Partout dans le monde, les dynamiques d’autorégulation font chuter les taux de fécondité beaucoup plus rapidement que ce que l’on avait généralement anticipé, corroborant les prévisions de Malthus. Les projections d’une population mondiale stabilisée à 12 milliards ont été oubliées. En 2003, les Nations Unies ont avancé le chiffre de 8,9 milliards comme étant le maximum qu’atteindrait la population mondiale. Un rapport de mars 2004 du Bureau du Recensement américain a projeté un scénario plus probable de 9,1 milliards d’ici 2050, avec un taux de fécondité moyen en dessous du taux d’accroissement et des zones de mortalité élevée.

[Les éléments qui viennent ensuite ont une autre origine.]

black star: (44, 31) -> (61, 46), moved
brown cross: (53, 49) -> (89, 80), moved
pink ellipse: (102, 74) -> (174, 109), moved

Mon point de vue est même plus optimiste : la population mondiale ne devrait pas s’élever au-dessus de 8 milliards (nous en sommes approximativement à 6,4 milliards aujourd’hui), et le taux de fécondité va chuter de 2,8 enfants par femme (estimation de 2003 du Population Reference Bureau) en dessous du taux d’accroissement dans les douze ans à venir. Avec une population mondiale stabilisée à un niveau maximum plus bas que les niveaux annoncés par le Bureau du Recensement et par les Nations Unies, un taux de mortalité excessif peut être évité.
Fécondité et opportunités
Pourquoi ce point de vue ? Parce que mes informations montrent que les gens confrontés à des privations - réelles ou perçues comme probables - limitent le nombre de leurs enfants. Que ce soit dans des sociétés basées sur la chasse et la cueillette ou dans des sociétés agraires, dans des pays industrialisés ou dans des pays en voie de développement, les indices de manque (autant par rapport aux envies que par rapport aux besoins) encouragent les limitations. Et dans un avenir proche, le prix élevé des combustibles fossiles pourrait engendrer un sentiment de pénurie. Autrement dit, cette hypothèse d’un lien entre la fécondité et les opportunités met en avant le fait que les gens ont généralement autant d’enfants qu’ils pensent pouvoir se le permettre, et que la décision d’en avoir plus ou moins est influencée par la perception des perspectives économiques. Cette perception se forme par rapport aux expériences passées ou à un groupe de référence.

Photo : Paul Harrisson/Still Pictures/Peter Arnold. Prospérité en vue ? Les perspectives d’améliorations futures peut avoir pour conséquence des familles plus importantes (Brésil)
Là où le dépassement de la densité maximale de population pourrait menacer le système de survie, l’évaluation individuelle d’un bien-être relatif cède sa place à des règles rigides ancrées dans la culture. La structure sociale hiérarchisée des Peuples Autochtones vivant dans les écosystèmes amazoniens est représentative. Avec un gibier rare, peu de poissons et des sols pauvres en substances nutritives, la taille de la population est maintenue en proportion des ressources dans la mesure ou seuls les quelques héritiers chanceux des zones de pêche et d’habitation sont censés se marier et avoir des enfants. Des droits de propriété bien définis sont rares dans les sociétés primitives, mais un système moins restrictif pourrait s’effondrer si la population gaspillait les ressources.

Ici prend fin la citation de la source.